▶ [Items from a dataset]:

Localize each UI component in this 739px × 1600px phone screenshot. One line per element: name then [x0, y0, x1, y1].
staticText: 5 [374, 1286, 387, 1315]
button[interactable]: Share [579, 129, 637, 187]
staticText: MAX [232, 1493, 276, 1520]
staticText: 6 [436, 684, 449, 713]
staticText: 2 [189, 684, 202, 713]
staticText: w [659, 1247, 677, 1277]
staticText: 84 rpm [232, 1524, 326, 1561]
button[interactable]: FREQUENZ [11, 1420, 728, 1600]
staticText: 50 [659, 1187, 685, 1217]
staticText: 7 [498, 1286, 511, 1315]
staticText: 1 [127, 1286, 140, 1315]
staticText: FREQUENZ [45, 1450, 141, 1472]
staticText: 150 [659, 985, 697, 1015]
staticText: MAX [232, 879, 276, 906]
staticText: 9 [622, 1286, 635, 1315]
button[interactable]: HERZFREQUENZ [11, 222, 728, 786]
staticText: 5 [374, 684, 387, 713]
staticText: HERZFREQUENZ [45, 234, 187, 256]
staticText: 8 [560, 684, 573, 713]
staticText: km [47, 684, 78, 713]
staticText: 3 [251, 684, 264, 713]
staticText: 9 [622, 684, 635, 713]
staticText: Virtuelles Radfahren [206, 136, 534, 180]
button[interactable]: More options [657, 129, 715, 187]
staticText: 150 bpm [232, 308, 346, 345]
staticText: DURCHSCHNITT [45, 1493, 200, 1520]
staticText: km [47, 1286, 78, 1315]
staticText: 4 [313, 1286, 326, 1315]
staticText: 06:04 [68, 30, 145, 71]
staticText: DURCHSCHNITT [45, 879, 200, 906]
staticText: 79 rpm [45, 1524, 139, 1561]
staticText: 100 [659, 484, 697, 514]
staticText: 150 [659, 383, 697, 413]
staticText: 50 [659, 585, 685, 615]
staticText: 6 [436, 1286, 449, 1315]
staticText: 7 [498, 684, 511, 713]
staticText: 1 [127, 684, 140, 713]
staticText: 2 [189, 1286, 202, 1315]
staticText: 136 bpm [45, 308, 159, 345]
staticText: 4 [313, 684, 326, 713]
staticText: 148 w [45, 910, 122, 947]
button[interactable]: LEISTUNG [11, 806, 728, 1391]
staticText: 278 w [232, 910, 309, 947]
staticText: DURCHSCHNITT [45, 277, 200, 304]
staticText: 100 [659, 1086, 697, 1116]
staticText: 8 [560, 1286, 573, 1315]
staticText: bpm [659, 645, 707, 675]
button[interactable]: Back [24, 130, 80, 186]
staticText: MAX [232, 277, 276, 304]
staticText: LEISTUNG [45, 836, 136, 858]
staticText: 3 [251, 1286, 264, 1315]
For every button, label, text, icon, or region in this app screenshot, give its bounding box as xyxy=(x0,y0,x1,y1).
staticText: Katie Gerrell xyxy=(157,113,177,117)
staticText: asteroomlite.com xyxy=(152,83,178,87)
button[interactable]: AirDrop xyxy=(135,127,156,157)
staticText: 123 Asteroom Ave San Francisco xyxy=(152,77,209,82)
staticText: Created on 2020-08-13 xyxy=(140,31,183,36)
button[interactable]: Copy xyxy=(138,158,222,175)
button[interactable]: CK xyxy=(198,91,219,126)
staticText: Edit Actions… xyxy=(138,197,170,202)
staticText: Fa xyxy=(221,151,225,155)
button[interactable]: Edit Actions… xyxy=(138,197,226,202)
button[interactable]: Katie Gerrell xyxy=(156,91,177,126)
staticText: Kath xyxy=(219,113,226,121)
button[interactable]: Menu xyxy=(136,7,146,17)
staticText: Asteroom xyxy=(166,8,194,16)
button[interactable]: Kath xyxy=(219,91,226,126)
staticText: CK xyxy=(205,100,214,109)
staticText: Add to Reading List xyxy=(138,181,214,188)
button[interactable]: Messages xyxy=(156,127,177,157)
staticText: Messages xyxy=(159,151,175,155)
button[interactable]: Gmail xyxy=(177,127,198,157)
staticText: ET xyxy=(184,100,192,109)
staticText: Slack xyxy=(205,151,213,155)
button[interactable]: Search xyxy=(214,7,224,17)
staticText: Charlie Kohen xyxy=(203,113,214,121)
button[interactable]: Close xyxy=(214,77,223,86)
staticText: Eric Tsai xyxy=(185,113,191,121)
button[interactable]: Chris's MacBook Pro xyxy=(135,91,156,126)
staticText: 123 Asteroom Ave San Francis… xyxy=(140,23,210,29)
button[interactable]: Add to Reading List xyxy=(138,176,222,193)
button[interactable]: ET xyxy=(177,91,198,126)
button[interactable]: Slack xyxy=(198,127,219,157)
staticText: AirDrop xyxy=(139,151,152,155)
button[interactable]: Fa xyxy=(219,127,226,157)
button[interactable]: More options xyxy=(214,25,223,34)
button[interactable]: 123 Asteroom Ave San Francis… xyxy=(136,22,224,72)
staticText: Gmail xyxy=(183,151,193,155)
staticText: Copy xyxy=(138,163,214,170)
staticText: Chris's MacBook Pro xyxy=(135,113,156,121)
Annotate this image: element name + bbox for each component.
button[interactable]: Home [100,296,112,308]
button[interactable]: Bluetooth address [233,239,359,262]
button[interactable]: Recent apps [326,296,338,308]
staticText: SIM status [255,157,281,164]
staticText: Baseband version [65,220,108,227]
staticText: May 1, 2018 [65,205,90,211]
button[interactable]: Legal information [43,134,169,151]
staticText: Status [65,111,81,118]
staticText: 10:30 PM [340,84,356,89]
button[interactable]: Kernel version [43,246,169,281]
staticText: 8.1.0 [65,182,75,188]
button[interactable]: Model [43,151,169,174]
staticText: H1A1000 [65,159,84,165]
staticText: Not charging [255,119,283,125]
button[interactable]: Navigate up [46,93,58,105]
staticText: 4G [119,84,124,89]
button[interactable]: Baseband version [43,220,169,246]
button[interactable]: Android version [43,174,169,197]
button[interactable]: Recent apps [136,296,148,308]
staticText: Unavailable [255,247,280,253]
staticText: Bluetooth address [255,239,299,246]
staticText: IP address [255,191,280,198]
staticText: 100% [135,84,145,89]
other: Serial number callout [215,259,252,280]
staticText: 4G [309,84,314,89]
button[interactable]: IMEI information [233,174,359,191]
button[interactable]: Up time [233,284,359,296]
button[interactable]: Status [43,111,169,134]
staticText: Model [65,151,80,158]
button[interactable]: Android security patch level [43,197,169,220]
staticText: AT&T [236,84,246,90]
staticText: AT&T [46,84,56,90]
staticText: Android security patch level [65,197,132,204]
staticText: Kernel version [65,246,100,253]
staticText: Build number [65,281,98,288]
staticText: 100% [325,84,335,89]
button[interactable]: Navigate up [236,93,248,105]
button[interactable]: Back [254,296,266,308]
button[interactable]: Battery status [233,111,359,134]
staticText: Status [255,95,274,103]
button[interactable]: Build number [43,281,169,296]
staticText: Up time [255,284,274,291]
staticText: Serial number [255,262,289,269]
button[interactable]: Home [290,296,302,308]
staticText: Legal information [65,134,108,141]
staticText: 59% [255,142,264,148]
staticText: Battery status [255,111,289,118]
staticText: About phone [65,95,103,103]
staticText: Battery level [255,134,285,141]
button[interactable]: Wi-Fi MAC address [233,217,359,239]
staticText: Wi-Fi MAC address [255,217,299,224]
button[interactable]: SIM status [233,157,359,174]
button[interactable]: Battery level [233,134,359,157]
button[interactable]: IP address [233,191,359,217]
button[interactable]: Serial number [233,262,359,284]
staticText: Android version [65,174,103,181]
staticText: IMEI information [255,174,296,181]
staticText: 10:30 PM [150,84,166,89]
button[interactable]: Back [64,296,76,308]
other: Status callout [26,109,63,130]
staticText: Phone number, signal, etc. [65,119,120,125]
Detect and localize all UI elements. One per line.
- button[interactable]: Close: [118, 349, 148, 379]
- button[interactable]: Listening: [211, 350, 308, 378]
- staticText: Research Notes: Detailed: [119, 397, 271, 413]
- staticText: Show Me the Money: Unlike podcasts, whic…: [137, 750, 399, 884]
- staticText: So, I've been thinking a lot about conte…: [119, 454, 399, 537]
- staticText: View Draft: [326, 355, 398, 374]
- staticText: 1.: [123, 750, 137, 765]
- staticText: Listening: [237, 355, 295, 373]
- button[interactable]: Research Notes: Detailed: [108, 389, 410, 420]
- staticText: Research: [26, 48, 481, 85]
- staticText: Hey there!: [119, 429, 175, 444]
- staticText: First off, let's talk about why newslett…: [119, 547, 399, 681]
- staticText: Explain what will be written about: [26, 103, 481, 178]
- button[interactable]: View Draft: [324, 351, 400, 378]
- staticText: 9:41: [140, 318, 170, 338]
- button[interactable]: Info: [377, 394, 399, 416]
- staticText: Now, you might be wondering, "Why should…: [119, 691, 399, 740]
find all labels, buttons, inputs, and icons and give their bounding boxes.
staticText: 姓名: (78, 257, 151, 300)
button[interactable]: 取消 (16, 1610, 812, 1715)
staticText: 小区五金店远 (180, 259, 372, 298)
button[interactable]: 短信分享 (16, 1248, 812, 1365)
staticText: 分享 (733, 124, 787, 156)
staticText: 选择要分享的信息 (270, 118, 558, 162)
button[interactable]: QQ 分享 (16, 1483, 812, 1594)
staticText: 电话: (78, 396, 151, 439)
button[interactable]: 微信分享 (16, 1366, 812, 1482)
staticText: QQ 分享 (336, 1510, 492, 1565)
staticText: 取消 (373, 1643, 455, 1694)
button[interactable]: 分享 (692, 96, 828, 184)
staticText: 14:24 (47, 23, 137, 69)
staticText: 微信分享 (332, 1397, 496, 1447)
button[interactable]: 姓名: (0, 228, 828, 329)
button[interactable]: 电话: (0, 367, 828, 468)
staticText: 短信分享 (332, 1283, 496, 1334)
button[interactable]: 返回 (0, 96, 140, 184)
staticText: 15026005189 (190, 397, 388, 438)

▶ [WHAT YOU WILL DO]: None of the lines before the one containing "find all labels, buttons, inputs, and" belong in the answer; reproduce that line and all later lines of the records exactly.

▶ [RESULT FOR THIS TASK]:
find all labels, buttons, inputs, and icons and give their bounding boxes.
staticText: 姓名: (78, 257, 151, 300)
button[interactable]: 取消 (16, 1610, 812, 1715)
staticText: 小区五金店远 (180, 259, 372, 298)
button[interactable]: 短信分享 (16, 1248, 812, 1365)
staticText: 分享 (733, 124, 787, 156)
staticText: 选择要分享的信息 (270, 118, 558, 162)
button[interactable]: QQ 分享 (16, 1483, 812, 1594)
staticText: 电话: (78, 396, 151, 439)
button[interactable]: 微信分享 (16, 1366, 812, 1482)
staticText: QQ 分享 (336, 1510, 492, 1565)
staticText: 取消 (373, 1643, 455, 1694)
button[interactable]: 分享 (692, 96, 828, 184)
staticText: 14:24 (47, 23, 137, 69)
staticText: 微信分享 (332, 1397, 496, 1447)
button[interactable]: 姓名: (0, 228, 828, 329)
button[interactable]: 电话: (0, 367, 828, 468)
staticText: 短信分享 (332, 1283, 496, 1334)
button[interactable]: 返回 (0, 96, 140, 184)
staticText: 15026005189 (190, 397, 388, 438)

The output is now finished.